I may be exaggerating a little, but I swear to you it felt like we rode for about 100 miles. All uphill.
The end result was worth it, though. I mean, look at these pictures:
So then we rode back to the city and dropped the bikes off. And walked around a while, and rode more cable cars. It was, of course, necessary for us to visit Lombard Street:
Having wrung all the fun we could out of one day in San Francisco, we returned to the hotel to freshen up a bit, then headed back to the airport to pick up our rental car.
This was not a simple task. This car would be our mobile home for the next 20 days!
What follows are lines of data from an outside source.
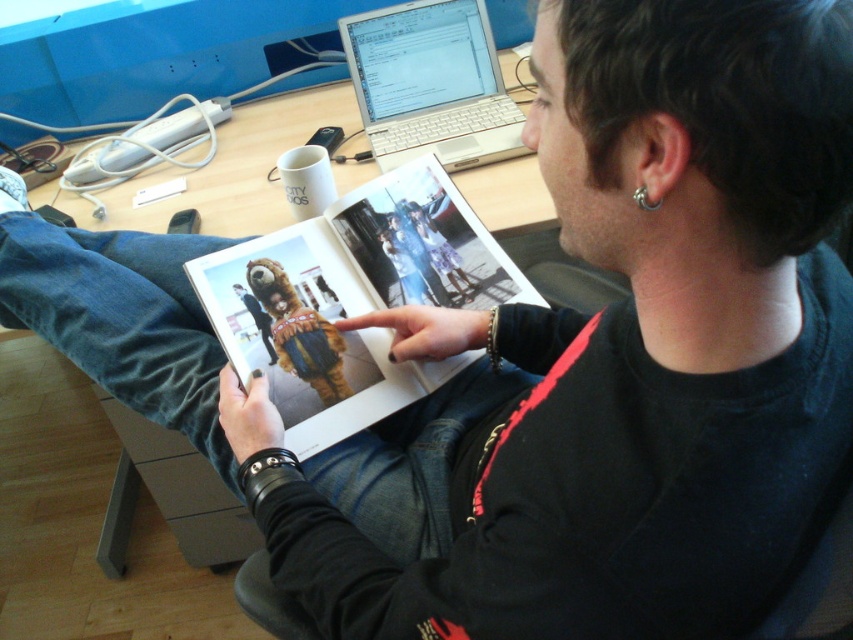 You are a photographer trying to capture a closeup of the silver metallic ring at ear and the matte paper magazine at center. Which object should you focus on first to ensure both are in focus?

The silver metallic ring at ear is behind the matte paper magazine at center, so you should focus on the matte paper magazine at center first to ensure both are in focus.

You are organizing a desk and need to move the matte paper magazine at center and the silver metallic laptop at upper center. Based on their current positions, which object is located lower on the desk?

The matte paper magazine at center is positioned under the silver metallic laptop at upper center, so it is located lower on the desk.

You are organizing a desk and want to place the matte paper magazine at center and the silver metallic laptop at upper center. Given their sizes, which object will require more horizontal space on the desk?

The matte paper magazine at center requires more horizontal space on the desk because its width surpasses that of the silver metallic laptop at upper center.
Somehow we snaffled an upgrade, and I sure am glad we did. Look how pretty he was:
We then drove back to the city and met up with Jeremy and some other friends for a much-deserved and much-enjoyed night on the town. There were drinks and merriment and laughter. The perfect end to an excellent start to our vacation.
San Francisco was beautiful and warm and welcoming. We could have spent much more time there. Certainly one full day did not do it justice. However, our plane was leaving from New York City in a few short weeks and we had a lot of miles to cover.
So, we went to bed on the 18th of May full of excitement for the next morning when we would really and truly begin our Epic Road Trip Adventure and the next day we woke early and drove out of the city towards Sacramento.
With my longing for, and love of, the open road, with the sound of wheels on asphalt and the wind coming through the open window it’s not hard to understand how my mind barley lingered on the beautiful city we were leaving far too early. Somehow, though, I found time to regret our departure.